Denys Isaichenko 🧘

[LF] Causality

This is a series of notes on topics related to Local-First software.

Problem: Ordering events in a distributed system is challenging due to potential message reordering in the network. This can lead to confusing situations where a reply is received before the original message.

Example: User C receives reply m2 before the initial message m1, making it seem like B predicted A’s statement. This can cause issues, especially with ordered operations like database updates.

Naive Approach (Timestamps): Attaching timestamps from local clocks to messages seems like a solution, but clock synchronization (even with NTP) has limitations and residual skew. This can lead to incorrect ordering based on timestamps.

Happens-Before Relation: A formal way to define the “correct” order of events, capturing causality. Assumes each node has a single thread of execution with a strict local order.

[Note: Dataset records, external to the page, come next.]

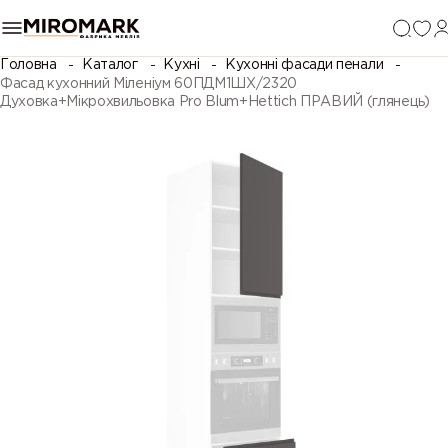
Головна
Каталог
Кухні
Кухонні фасади пенали
Фасад кухонний Міленіум 60ПДМ1ШХ/2320
Духовка+Мікрохвильовка Pro Blum+Hettich ПРАВИЙ (глянець)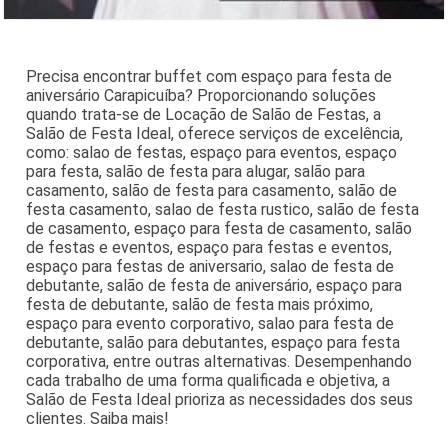
Precisa encontrar buffet com espaço para festa de
aniversário Carapicuíba? Proporcionando soluções
quando trata-se de Locação de Salão de Festas, a
Salão de Festa Ideal, oferece serviços de excelência,
como: salao de festas, espaço para eventos, espaço
para festa, salão de festa para alugar, salão para
casamento, salão de festa para casamento, salão de
festa casamento, salao de festa rustico, salão de festa
de casamento, espaço para festa de casamento, salão
de festas e eventos, espaço para festas e eventos,
espaço para festas de aniversario, salao de festa de
debutante, salão de festa de aniversário, espaço para
festa de debutante, salão de festa mais próximo,
espaço para evento corporativo, salao para festa de
debutante, salão para debutantes, espaço para festa
corporativa, entre outras alternativas. Desempenhando
cada trabalho de uma forma qualificada e objetiva, a
Salão de Festa Ideal prioriza as necessidades dos seus
clientes. Saiba mais!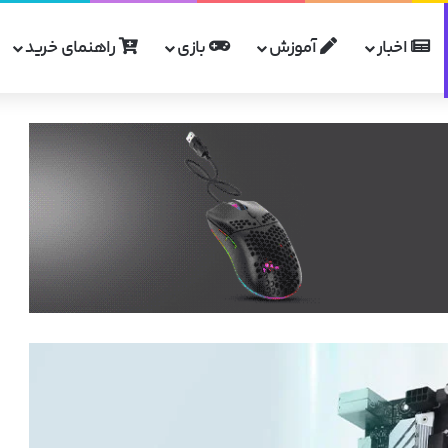
اخبار
آموزش
بازی
راهنمای خرید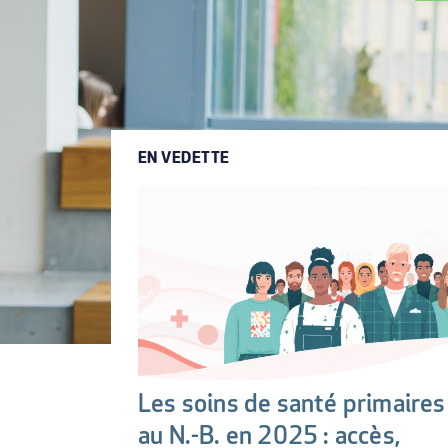
EN VEDETTE
Les soins de santé primaires
au N.-B. en 2025 : accès,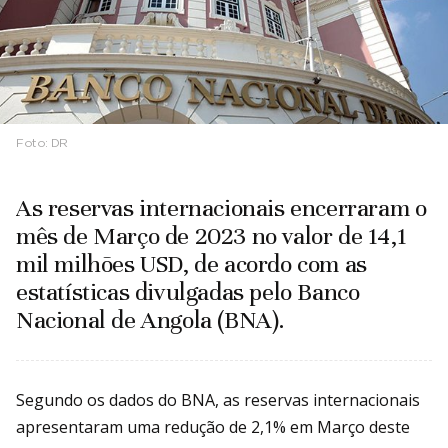
Foto:
DR
As reservas internacionais encerraram o
mês de Março de 2023 no valor de 14,1
mil milhões USD, de acordo com as
estatísticas divulgadas pelo Banco
Nacional de Angola (BNA).
Segundo os dados do BNA, as reservas internacionais
apresentaram uma redução de 2,1% em Março deste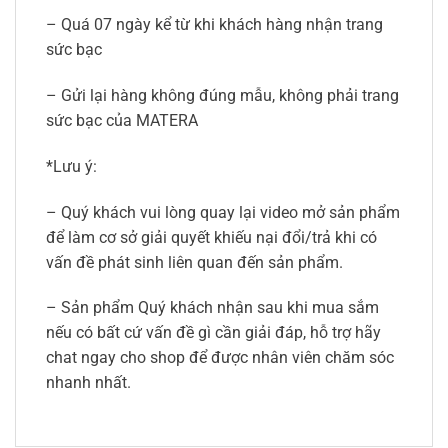
– Quá 07 ngày kể từ khi khách hàng nhận trang
sức bạc
– Gửi lại hàng không đúng mẫu, không phải trang
sức bạc của MATERA
*Lưu ý:
– Quý khách vui lòng quay lại video mở sản phẩm
để làm cơ sở giải quyết khiếu nại đổi/trả khi có
vấn đề phát sinh liên quan đến sản phẩm.
– Sản phẩm Quý khách nhận sau khi mua sắm
nếu có bất cứ vấn đề gì cần giải đáp, hỗ trợ hãy
chat ngay cho shop để được nhân viên chăm sóc
nhanh nhất.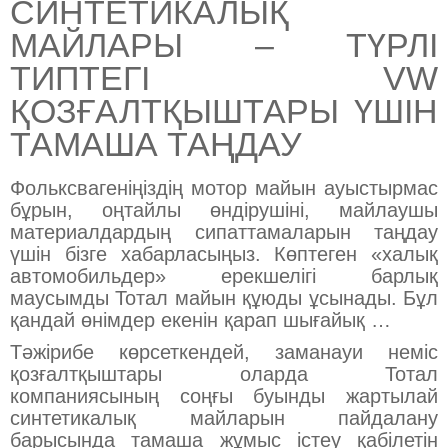
СИНТЕТИКАЛЫҚ
МАЙЛАРЫ – ТҮРЛІ
ТИПТЕГІ VW
ҚОЗҒАЛТҚЫШТАРЫ ҮШІН
ТАМАША ТАҢДАУ
Фольксвагеніңіздің мотор майын ауыстырмас
бұрын, оңтайлы өндірушіні, майлаушы
материалдардың сипаттамаларын таңдау
үшін бізге хабарласыңыз. Көптеген «халық
автомобильдер» ерекшелігі барлық
маусымды Тотал майын құюды ұсынады. Бұл
қандай өнімдер екенін қарап шығайық …
Тәжірибе көрсеткендей, заманауи неміс
қозғалтқыштары оларда Тотал
компаниясының соңғы буынды жартылай
синтетикалық майларын пайдалану
барысында тамаша жұмыс істеу қабілетін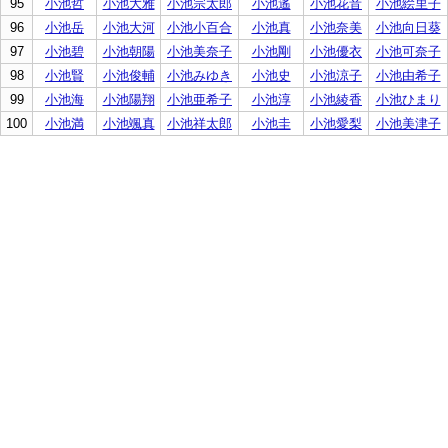
95
小池哲
小池大雅
小池宗太郎
小池遙
小池花音
小池絵里子
96
小池岳
小池大河
小池小百合
小池真
小池奈美
小池向日葵
97
小池碧
小池朝陽
小池美奈子
小池剛
小池優衣
小池可奈子
98
小池賢
小池俊輔
小池みゆき
小池史
小池涼子
小池由希子
99
小池海
小池陽翔
小池亜希子
小池淳
小池綾香
小池ひまり
100
小池満
小池颯真
小池祥太郎
小池圭
小池愛梨
小池美津子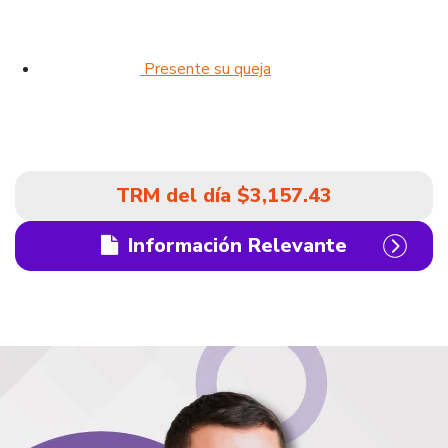
Presente su queja
TRM del día
$3,157.43
Información Relevante
icono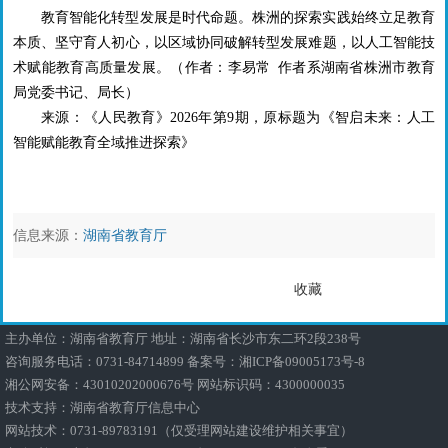
教育智能化转型发展是时代命题。株洲的探索实践始终立足教育
本质、坚守育人初心，以区域协同破解转型发展难题，以人工智能技
术赋能教育高质量发展。
（
作者：
李易常
作者系湖南省株洲市教育
局党委书记、局长）
来源：《人民教育》
2026
年第
9
期，原标题为《智启未来：人工
智能赋能教育全域推进探索》
信息来源：
湖南省教育厅
收藏
主办单位：湖南省教育厅 地址：湖南省长沙市东二环2段238号
咨询服务电话：0731-84714899 备案号：
湘ICP备09005173号-8
湘公网安备：43010202000676号
网站标识码：4300000035
技术支持：湖南省教育厅信息中心
网站技术：0731-89783191（仅受理网站建设维护相关事宜）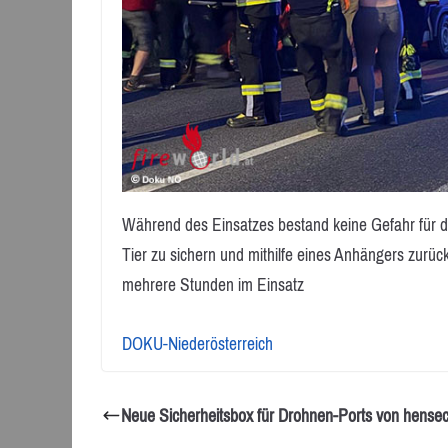
Während des Einsatzes bestand keine Gefahr für d
Tier zu sichern und mithilfe eines Anhängers zurüc
mehrere Stunden im Einsatz
DOKU-Niederösterreich
Neue Sicherheitsbox für Drohnen-Ports von hense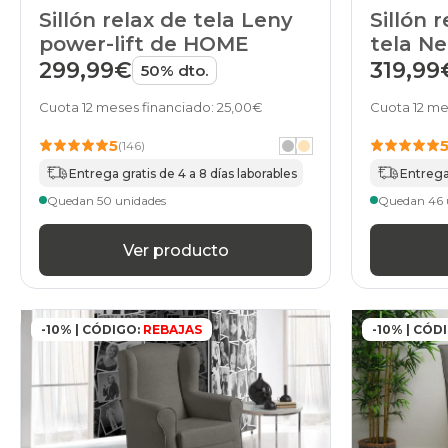
Sillón 
Sillón relax de tela Leny
tela N
power-lift de HOME
319,99
299,99€
50% dto.
Cuota 12 me
Cuota 12 meses financiado: 25,00€
5
(146)
Entrega 
Entrega gratis de 4 a 8 días laborables
Quedan 46 
Quedan 50 unidades
Ver producto
-10% | CÓDIGO:
REBAJAS
-10% | CÓD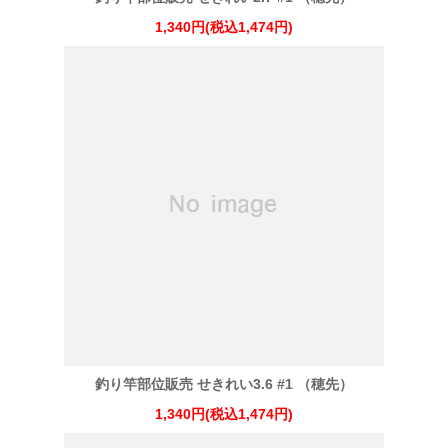
1,340円(税込1,474円)
釣り竿部位販売 せきれい3.6 #1 （穂先）
1,340円(税込1,474円)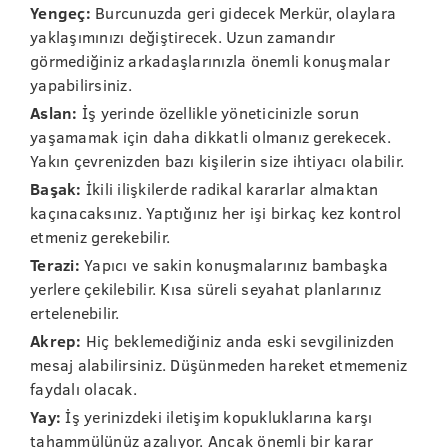
Yengeç:
Burcunuzda geri gidecek Merkür, olaylara
yaklaşımınızı değiştirecek. Uzun zamandır
görmediğiniz arkadaşlarınızla önemli konuşmalar
yapabilirsiniz.
Aslan:
İş yerinde özellikle yöneticinizle sorun
yaşamamak için daha dikkatli olmanız gerekecek.
Yakın çevrenizden bazı kişilerin size ihtiyacı olabilir.
Başak:
İkili ilişkilerde radikal kararlar almaktan
kaçınacaksınız. Yaptığınız her işi birkaç kez kontrol
etmeniz gerekebilir.
Terazi:
Yapıcı ve sakin konuşmalarınız bambaşka
yerlere çekilebilir. Kısa süreli seyahat planlarınız
ertelenebilir.
Akrep:
Hiç beklemediğiniz anda eski sevgilinizden
mesaj alabilirsiniz. Düşünmeden hareket etmemeniz
faydalı olacak.
Yay:
İş yerinizdeki iletişim kopukluklarına karşı
tahammülünüz azalıyor. Ancak önemli bir karar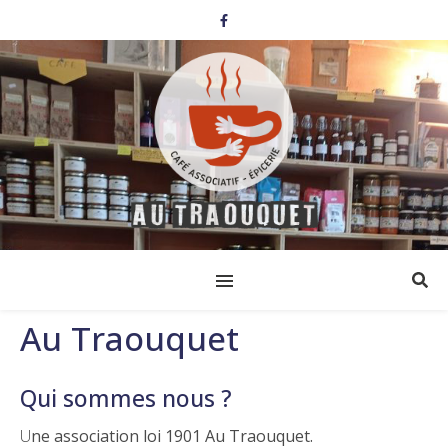
Au Traouquet
Qui sommes nous ?
Une association loi 1901 Au Traouquet.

Definition of Happens-Before (a → b):

  1. Local Order: If events a and b occur at the same node and a happens before b in that node’s execution.
  2. Message Passing: If event a is sending a message m, and event b is the receipt of the same message m (assuming unique messages).
  3. Transitivity: If there exists an event c such that a → c and c → b.

Partial Order: The happens-before relation is a partial order, meaning that for some events a and b, neither a → b nor b → a might be true.

Concurrency (a || b): If neither a → b nor b → a, then events a and b are considered concurrent, implying no causal dependency through message exchange.

Causality:

Causal Order: A strict total order on events is a causal order if (a → b) ⇒ (a ≺ b).